Sequence Determinants of G-Quadruplex Thermostability: Aligning Evidence from High-Precision Biophysics and High-Throughput Genomics

G-quadruplexes (G4s) are non-canonical nucleic acid structures that function as key regulatory elements in crucial cellular processes. Their biological functions are intrinsically linked to thermostability, which is governed by specific sequence features. This review systematically synthesizes evidence from high-precision biophysical studies and high-throughput genomic assays to delineate the sequence determinants of G4 thermostability.
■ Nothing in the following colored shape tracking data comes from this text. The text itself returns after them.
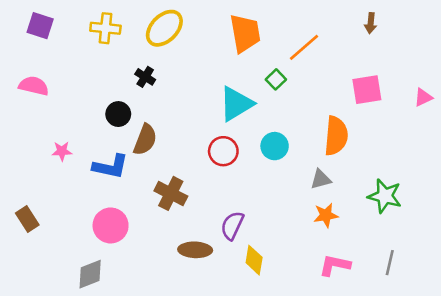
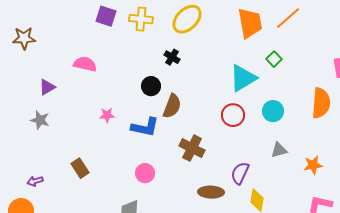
purple square: (40, 26) -> (106, 16), moved
orange line: (304, 47) -> (288, 18), moved
gray triangle: (321, 179) -> (279, 150), moved
pink circle: (111, 225) -> (145, 173), size x0.7

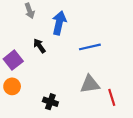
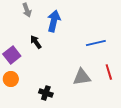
blue line: (90, 47) -> (96, 43), moved
red line: (112, 97) -> (109, 72), moved

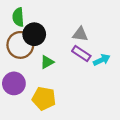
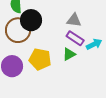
green triangle: (47, 62) -> (69, 54), moved
yellow pentagon: (44, 98) -> (40, 59), moved

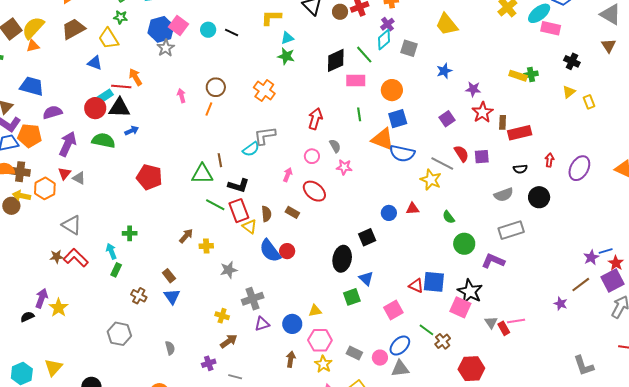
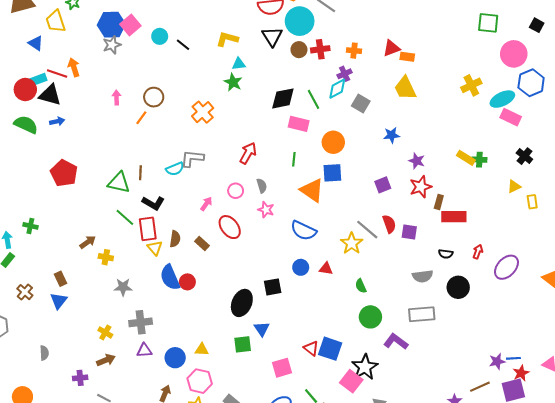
blue semicircle: (402, 153) -> (303, 231), moved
Analyses align the trends derived from both methodological paradigms and establish that stability emerges from a complex interplay among three structural elements: the G-tract core, whose length and integrity generally govern stability despite notable exceptions such as the anomalous stability of short G-tracts with 1-nt loops and the stabilization induced by large, structured bulges; the loops, which exhibit a consistent inverse relationship between length and stability across methods, though with context-dependent compositional effects and methodological disparities; and the flanking sequences, whose composition modulates stability and can bias topological outcomes. By integrating findings across scales, this work provides a unified conceptual framework connecting biophysical measurements with genomic observations—a critical step toward computationally predicting G4 stability, topology, and function directly from sequence, thereby advancing the understanding of their roles in health and disease.